OneFS 7
Isilon’s latest operating system emerged from beta in Q4
2013. During the beta Isilon chose the
name Mavericks, which was a departure from many years of naming their betas
after chillis.
As OneFS 7 has now reached the level of maturity where it
will ship by default on new hardware, it seems a good time to see if OneFS 7 is
a scorching Naga or a tepid Bell Pepper.
As someone who has used OneFS for many years, there are a
number of key features in OneFS7 that jump out at me:
Roles-based Administration – Think of the current
implementation very much as version 1, Isilon will build on this implementation
and refine the granularity of permissions further with future releases, but
even in its current incarnation, I am more than pleased to see it in the
product.
Fast snapshot restoration, writable snapshots and file
cloning. All “enterprise” features that
improve the ability for Isilon to complete in general purpose storage
deployments against NetApp and others.
The excellent SyncIQ replication technology has been
enhanced though the implementation of push-button failover / failback (this is
something I need to spend more time playing with, but early signs are
promising).
The IO capabilities of the filesystem have taken a step
forward with much focus being placed on concurrent and sequential file access,
but also improvements to IO latency – motivated in no small part by hopes of
hosting VMware deployments on the platform.
The term “Endurant Cache” has been coined to cover Isilon’s new approach
to caching and I am looking forward to delving into this in more detail in the
near future.
Unsurprisingly tighter integration with VMware is a
much-highlighted feature of OneFS 7.
Take VAAI and VASA APIs, sprinkle in some Endurant Cache, Metadata
Acceleration (via SSD’s) and per-file cloning and you have a platform that is
better placed to handle VMware workloads.
But critically still no deduplication or read-acceleration to see off
boot storms (read as PAM cards) to put their VMware solution on a par with
NetApp.
It would also be unfair not to comment on the continued progress
being made by Likewise, the company acquired by Isilon in early 2012.

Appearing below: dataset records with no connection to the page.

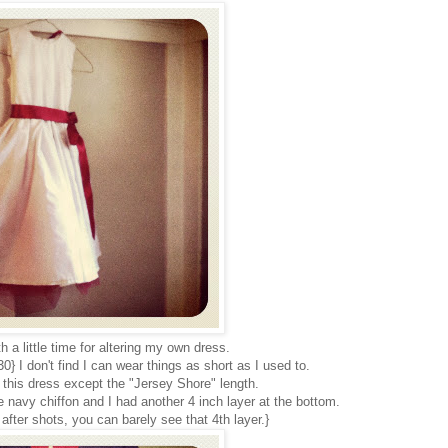
h a little time for altering my own dress.
} I don't find I can wear things as short as I used to.
 this dress except the "Jersey Shore" length.
ttle navy chiffon and I had another 4 inch layer at the bottom.
after shots, you can barely see that 4th layer.}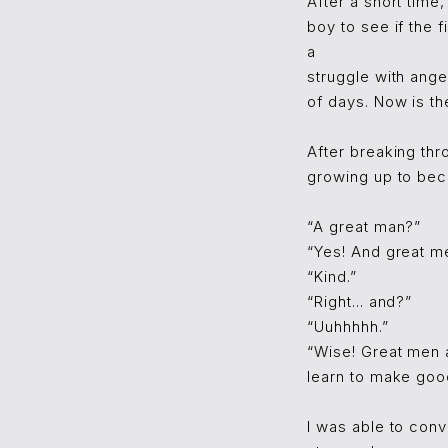
After a short time
boy to see if the
a
struggle with ange
of days. Now is th
After breaking thr
growing up to beco
“A great man?”
“Yes! And great me
“Kind.”
“Right... and?”
“Uuhhhhh.”
“Wise! Great men a
learn to make goo
I was able to conv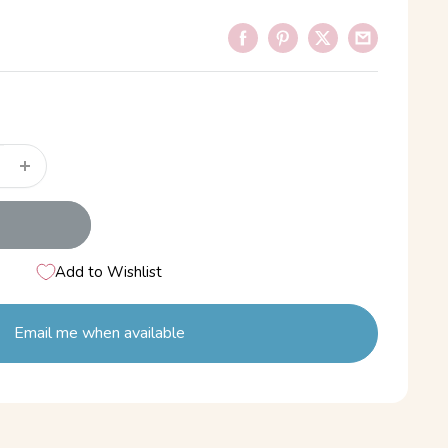
Add to Wishlist
Email me when available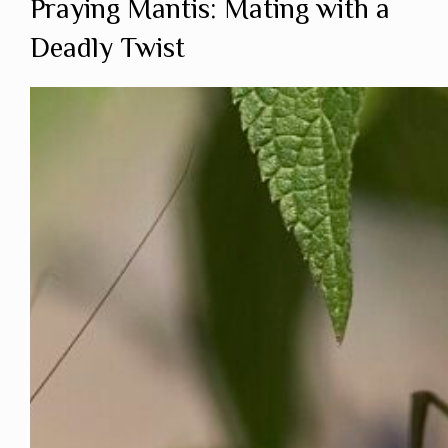
Praying Mantis: Mating with a
Deadly Twist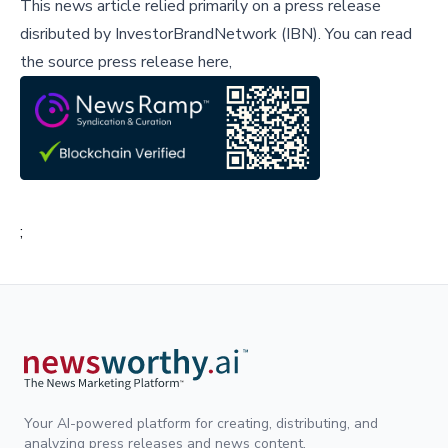
This news article relied primarily on a press release
disributed by
InvestorBrandNetwork (IBN)
.
You can read
the source press release here,
;
Your AI-powered platform for creating, distributing, and
analyzing press releases and news content.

Likewise have done a great job in making the SMB/SMB2 implementation
on Isilon far better than it was a couple of major revisions back, there is
still some way to go until the “unified” protocol access to the Isilon is a
good as some other platforms, but things are certainly going in the right
direction.
Wrapping It Up
So where are we with OneFS7, that probably depends on your
use case.
In a Windows-centric environment, OneFS7 is probably a
better fit that 6.5.x. SMB / SMB2 performance
should be much better and more tuneable.
In a UNIX-heavy environment, I would still favour OneFS
6.5.x, Endurant cache will help in many circumstances,
but I’ve also heard that some operations may be slower in the current 7.0.x
builds.
Undoubtedly OneFS7 is an improvement on OneFS6.5 and is testament to the significant investment that EMC continue to make into this true scale-out storage platform, but in my
opinion it's still a little too new for prime-time. There will certainly be deployment scenarios
where you could deploy and run today (Windows-centric or VMware), outside of
those, you’d need to be a Maverick to deploy into production so soon after
launch.
Based on previous Isilon release schedules, I would expect a
substantial OneFS 7 point release by Q4 2013 that will bring with it additional
features and stability. In the mean
time, I would recommend that Isilon customer grab a copy of the new OS and try
it where they can.
I'll post in more detail about the new feature in future blog posts.